Federal Motor Carrier Safety Administration representatives are working to get all public questions answered regarding the newest hours-of-service regulations, which have now offically been in effect for a few months.
Throughout the coronavirus pandemic and the toll it took on the nation’s truck drivers, the Trump Administration worked to relax trucking regulations. During this time, an hours-of-service regulation flexibility proposal was implemented, allowing drivers to: extend their potential driving time by two hours during challenging driving conditions, divide their 10-hour mandatory rest times into 5-5 or 6-4 hour splits (giving them more control over their rest breaks and whether or not they are actually resting during that time), and lengthen their maximum on-duty time from a 12-hour period to a 14-hour period.
Because this final rule change has only been active for a short amount of time, FMCSA reps addressed public concerns during a virtual question-and-answer session in December. The final rule took effect at the end of September.
Among some of the topics given the most attention was that of efficient record-keeping, with emphasis on a motor carrier’s need to properly record a driver’s time in, time out, and exact number of hours worked each day. Joe DeLorenzo, FMCSA’s Director of Enforcement and Compliance, noted that these records need to be kept on file for at least six months.
In regards to short haul exceptions, the final regulation change made the exception available to particular drivers by not only lengthening their maximum on-duty periods, but also the distance limit a driver can operate from 100 total air miles to 150.
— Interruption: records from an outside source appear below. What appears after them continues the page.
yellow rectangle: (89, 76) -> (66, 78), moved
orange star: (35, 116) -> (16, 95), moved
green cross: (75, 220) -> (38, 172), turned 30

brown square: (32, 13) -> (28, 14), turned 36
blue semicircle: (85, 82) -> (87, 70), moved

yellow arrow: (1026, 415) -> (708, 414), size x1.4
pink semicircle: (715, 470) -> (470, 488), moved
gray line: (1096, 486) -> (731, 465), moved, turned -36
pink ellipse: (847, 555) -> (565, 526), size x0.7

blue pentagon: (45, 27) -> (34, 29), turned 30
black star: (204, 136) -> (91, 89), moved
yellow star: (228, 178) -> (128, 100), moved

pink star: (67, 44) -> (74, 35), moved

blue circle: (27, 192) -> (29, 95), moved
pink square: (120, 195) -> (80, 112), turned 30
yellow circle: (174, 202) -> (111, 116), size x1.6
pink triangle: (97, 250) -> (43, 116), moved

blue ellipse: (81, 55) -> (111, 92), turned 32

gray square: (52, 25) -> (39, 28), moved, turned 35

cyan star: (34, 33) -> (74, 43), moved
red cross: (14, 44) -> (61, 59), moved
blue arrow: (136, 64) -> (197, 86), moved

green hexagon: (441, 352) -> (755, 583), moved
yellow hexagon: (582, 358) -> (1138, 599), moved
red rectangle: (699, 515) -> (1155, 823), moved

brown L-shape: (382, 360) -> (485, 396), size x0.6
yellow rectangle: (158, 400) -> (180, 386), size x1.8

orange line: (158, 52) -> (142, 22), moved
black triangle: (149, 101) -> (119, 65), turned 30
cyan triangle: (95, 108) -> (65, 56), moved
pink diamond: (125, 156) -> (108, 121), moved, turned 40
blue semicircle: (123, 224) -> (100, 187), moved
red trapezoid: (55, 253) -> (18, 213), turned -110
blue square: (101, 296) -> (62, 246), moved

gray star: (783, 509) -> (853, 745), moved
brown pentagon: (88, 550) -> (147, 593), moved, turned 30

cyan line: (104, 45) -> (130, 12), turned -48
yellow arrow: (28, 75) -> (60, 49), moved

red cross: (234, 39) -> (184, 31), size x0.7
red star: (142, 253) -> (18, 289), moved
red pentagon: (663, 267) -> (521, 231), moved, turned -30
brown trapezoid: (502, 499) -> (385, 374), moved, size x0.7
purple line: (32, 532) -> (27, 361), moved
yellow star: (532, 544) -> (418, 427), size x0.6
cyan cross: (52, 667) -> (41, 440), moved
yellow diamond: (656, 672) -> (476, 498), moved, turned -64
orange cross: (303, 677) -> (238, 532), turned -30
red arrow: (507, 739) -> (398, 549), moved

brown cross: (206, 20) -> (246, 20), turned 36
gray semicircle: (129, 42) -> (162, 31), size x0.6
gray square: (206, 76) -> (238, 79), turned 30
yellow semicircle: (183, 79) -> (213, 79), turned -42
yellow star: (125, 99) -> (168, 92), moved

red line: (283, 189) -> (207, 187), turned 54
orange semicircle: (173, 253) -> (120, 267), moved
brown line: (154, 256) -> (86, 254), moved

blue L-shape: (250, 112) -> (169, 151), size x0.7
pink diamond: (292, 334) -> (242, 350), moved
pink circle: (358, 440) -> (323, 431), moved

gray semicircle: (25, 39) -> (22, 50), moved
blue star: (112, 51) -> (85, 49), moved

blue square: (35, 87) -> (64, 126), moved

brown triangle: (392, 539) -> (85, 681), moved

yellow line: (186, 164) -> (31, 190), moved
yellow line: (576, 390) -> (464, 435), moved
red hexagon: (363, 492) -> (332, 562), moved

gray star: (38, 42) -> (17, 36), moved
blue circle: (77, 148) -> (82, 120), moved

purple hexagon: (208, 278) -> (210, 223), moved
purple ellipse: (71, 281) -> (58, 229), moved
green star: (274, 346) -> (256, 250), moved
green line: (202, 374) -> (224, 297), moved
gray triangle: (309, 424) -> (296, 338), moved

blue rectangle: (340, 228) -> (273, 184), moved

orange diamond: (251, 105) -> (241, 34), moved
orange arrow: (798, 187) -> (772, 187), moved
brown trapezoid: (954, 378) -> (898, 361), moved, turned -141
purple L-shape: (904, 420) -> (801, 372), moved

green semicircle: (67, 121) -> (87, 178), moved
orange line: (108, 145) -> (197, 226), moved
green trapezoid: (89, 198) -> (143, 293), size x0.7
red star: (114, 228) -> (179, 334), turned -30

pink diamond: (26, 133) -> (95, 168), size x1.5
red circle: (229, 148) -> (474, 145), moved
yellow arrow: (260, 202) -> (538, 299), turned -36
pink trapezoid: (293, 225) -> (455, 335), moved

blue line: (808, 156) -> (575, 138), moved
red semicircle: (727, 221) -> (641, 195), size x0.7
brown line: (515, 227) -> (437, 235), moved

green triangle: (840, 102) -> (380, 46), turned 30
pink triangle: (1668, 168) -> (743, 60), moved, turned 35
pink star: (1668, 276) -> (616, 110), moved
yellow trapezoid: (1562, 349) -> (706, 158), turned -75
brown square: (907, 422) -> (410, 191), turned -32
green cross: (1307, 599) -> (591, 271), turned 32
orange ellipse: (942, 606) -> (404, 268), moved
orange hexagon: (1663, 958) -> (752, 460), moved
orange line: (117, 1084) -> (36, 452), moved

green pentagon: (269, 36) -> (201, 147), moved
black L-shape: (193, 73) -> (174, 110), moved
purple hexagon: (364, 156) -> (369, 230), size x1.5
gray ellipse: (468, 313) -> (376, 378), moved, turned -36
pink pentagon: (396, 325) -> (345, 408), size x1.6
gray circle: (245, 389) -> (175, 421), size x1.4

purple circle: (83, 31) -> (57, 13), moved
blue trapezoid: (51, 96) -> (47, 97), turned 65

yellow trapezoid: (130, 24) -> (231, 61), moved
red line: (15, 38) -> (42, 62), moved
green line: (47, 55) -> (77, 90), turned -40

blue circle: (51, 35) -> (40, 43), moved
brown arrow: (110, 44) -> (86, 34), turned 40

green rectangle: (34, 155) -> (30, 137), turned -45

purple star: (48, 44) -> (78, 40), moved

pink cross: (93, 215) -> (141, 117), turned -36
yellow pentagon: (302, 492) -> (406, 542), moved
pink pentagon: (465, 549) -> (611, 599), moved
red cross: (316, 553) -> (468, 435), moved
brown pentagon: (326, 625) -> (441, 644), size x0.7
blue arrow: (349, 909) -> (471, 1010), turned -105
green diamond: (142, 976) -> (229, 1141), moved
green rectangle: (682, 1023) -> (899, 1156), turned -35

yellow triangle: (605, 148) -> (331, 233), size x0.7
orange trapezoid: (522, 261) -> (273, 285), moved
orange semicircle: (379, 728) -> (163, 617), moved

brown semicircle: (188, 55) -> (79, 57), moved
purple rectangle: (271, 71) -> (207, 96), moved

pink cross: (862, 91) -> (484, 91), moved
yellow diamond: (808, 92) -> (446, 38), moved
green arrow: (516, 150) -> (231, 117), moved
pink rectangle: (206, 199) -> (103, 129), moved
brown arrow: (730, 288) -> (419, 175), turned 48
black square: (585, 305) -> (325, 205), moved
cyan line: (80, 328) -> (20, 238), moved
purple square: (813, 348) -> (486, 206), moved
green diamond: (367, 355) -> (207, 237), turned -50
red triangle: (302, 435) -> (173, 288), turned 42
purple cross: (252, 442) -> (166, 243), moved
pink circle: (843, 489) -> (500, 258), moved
Drivers do not need to fill out a graph grid log or electronic logging device record–they are permitted to instead use a time record while operating under the new short haul exception.
“You do have to have some sort of account of your time,” DeLorenzo reiterated. “Managing that and thinking through that up front is pretty important.”
DeLorenzo made clear that if a driver travels farther than the allowed 150 air miles or cannot report back in time, or otherwise does not meet the exception, they must fill out a manual log for that day. If a driver has to complete eight or fewer log days within a month, that driver may use a paper log with a graph grid. On the other hand, a driver must use an electronic logging device if he or she has to complete a log more than eight days within the span of a month.
Additionally, DeLorenzo notes that drivers should record driving conditions for the day if they are challenging or adverse, and this record should be taken at the time of the obstacle–not at the end of the day, when the driver may have exceeded the hour limit.
“That will help you to establish, when anybody asks,” he said. “That’s always helpful when somebody questions your log down the road.”
Adverse driving conditions considered in this modification include snow, ice, fog, sleet, or other conditions in traffic or weather that are unexpected by a driver immediately before embarking on his or her operations for the day.
Trucker-involved road incidents will not qualify as an adverse driving condition for that particular trucker, and rush-hour traffic is also not included, explained FMCSA Driver and Carrier Operations Division transportation specialist, Rich Clemente.
“[Applicable circumstances] are unforeseen events, such as a highway that may get closed because of an accident,” he said.
The representatives also spoke about the new regulations in regards to sleeper berth rules–with exceptions now in place for the mandatory 30-minute rest break. Now, these breaks have boosted flexibility by requiring break only after every eight consecutive hours of driving. The break can be satisfied now by a driver using an “on-duty, not driving” status in lieu of an “off-duty” status. The break requirement can also be met by a driver using a “sleeper berth” status.
Clemente explained that the necessary 30 minutes must be consecutive and can consist of a combination of qualifying statuses during that period. Yard moves are not permitted on public roadways, but can count toward a 30-minute break requirement, as can roadside inspections. This time period can also consist of the time a driver fuels his or her truck or gets a snack or meal.
To continue helping carriers and drivers better understand the updated hours-of-service rules, FMCSA recently released an online tool: the Educational Tool for Hours of Service. This resource allows users to log their duty status and can show them what potential violations may have occurred.